Hundreds of rebel Moqtada al-Sadr's supporters, overwhelmed by US firepower, were trapped in Najaf's holy shrine yesterday, hoping the return of Iraq's top Shiite cleric could stop a feared imminent assault on the building.
With American snipers posted on rooftops and firing at anyone who tried to enter or leave the Imam Ali mausoleum, a senior police officer said the three-week battle could be over within hours.
Windows shattered and the mausoleum, one of the most important Shiite Muslim pilgrimage centers in the world, trembled from the force of massive blasts from shells and rockets aimed at Mahdi Army militiamen desperately fighting in the surrounding streets.
Meanwhile, in Fallujah, four people were killed and seven injured, as US planes and tanks pounded suspected insurgent positions in the flashpoint city west of Baghdad, hospital sources in the city said.
In Najaf, Mussa, 21, a militiaman with a black headscarf wrapped around his head, braved the snipers to return to the mosque to pray.
"It is the most dangerous situation I have ever faced. The fighters can no longer leave their positions. They have been driven back," he said.
"I took the risk because I wanted to come and pray. It wouldn't have mattered if I'd been hit, because then I would have died a martyr," he added.
His comrade Ahmed was convinced that the Mahdi Army would win the battle against the US and Iraqi government forces.

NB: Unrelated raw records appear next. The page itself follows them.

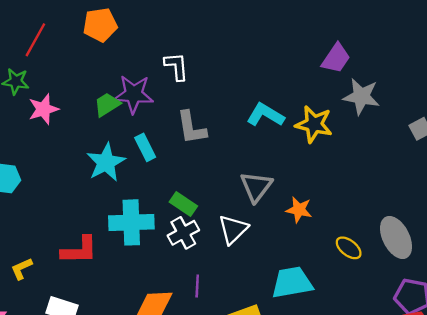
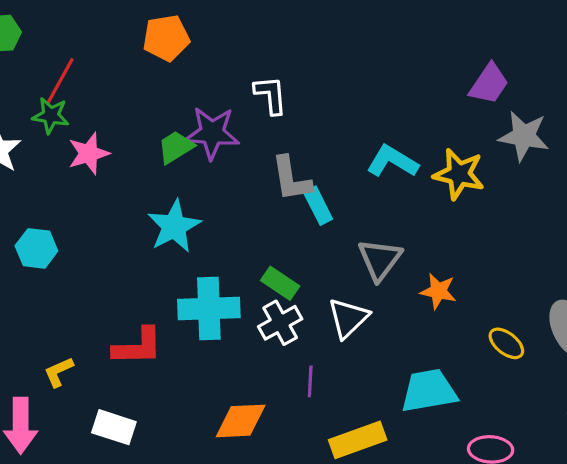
red line: (35, 40) -> (60, 81), moved
cyan rectangle: (145, 147) -> (318, 206), moved
purple line: (197, 286) -> (310, 381), moved

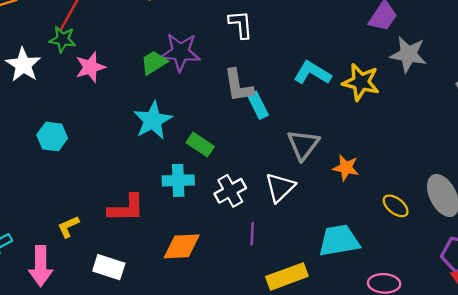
white L-shape: (271, 95) -> (241, 24), moved
green rectangle: (280, 283) -> (200, 145), moved
cyan cross: (209, 309) -> (178, 180), size x0.7
orange diamond: (241, 421) -> (182, 246), moved

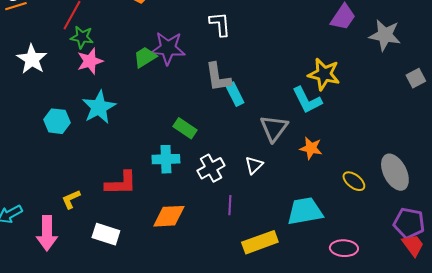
green star: (63, 39) -> (82, 37), moved
gray star: (408, 54) -> (385, 35), moved
cyan L-shape: (312, 73) -> (307, 100), moved, turned -148
cyan star: (153, 120) -> (99, 107), moved
white triangle: (280, 187) -> (254, 165), size x0.7

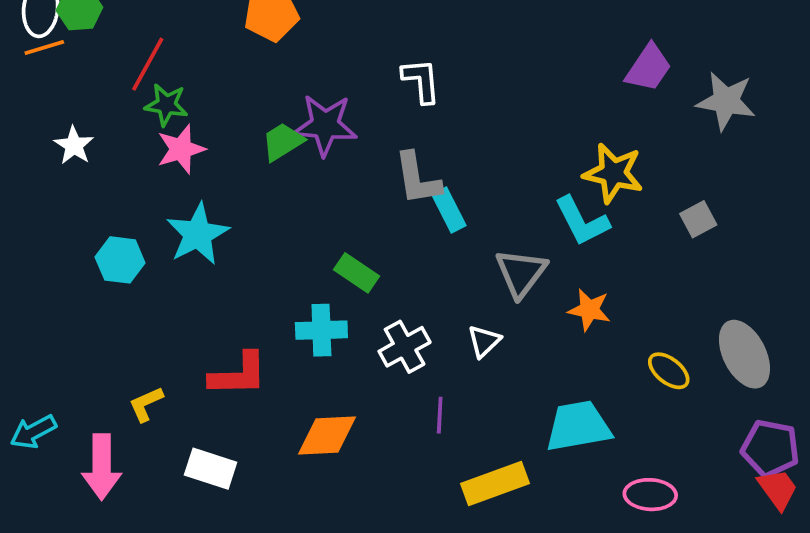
white star: (32, 59) -> (74, 145), size x0.7
gray square: (416, 78) -> (698, 219), moved

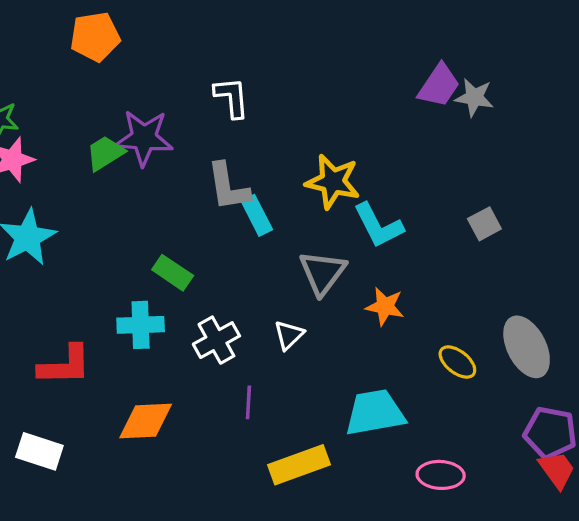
gray star: (726, 101) -> (474, 97), moved, size x0.7
yellow star: (613, 173) -> (333, 182), moved

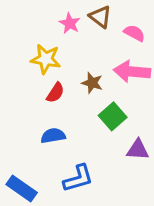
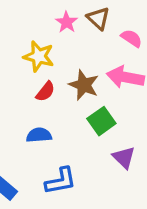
brown star: (92, 83) -> (84, 85), size x1.4
purple triangle: (138, 150) -> (124, 157), turned 35

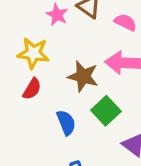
red semicircle: (45, 91) -> (32, 89), moved
blue semicircle: (39, 135) -> (66, 123), moved, turned 80

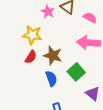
brown star: (83, 76) -> (53, 56), moved

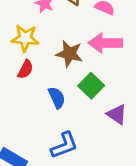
brown star: (53, 56) -> (69, 54), moved

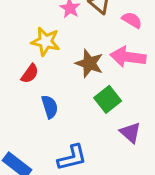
red semicircle: (25, 69) -> (30, 74), moved
blue semicircle: (57, 98) -> (50, 107), moved

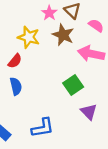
brown star: (89, 63) -> (63, 35), moved
blue semicircle: (50, 107) -> (16, 86), moved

"It's true that the American army is trying to surround us, but our fighters have inflicted losses on the enemy," he said inside the shrine, where several hundred people, most of them pilgrims and civilian "human shields" were holed up inside.
To the heavy boom of artillery fire outside and with the sound of Mahdi Army retaliation growing less and less by the hour, medics made an appeal to the Iraqi government for emergency relief.
Doctors in a makeshift clinic, lacking surgeons and blood supplies, told a reporter, one of only three newsmen in the shrine, that at least 30 patients with serious injuries needed immediate evacuation.
Dozens of other wounded civilians were feared trapped in nearby houses, unable to be brought even to the shrine for fear of US sniper and tank fire.
Glass had shattered in the ceiling of part of the prayer room where most of the wounded were laid out under fans, moaning in pain on blood-stained blankets.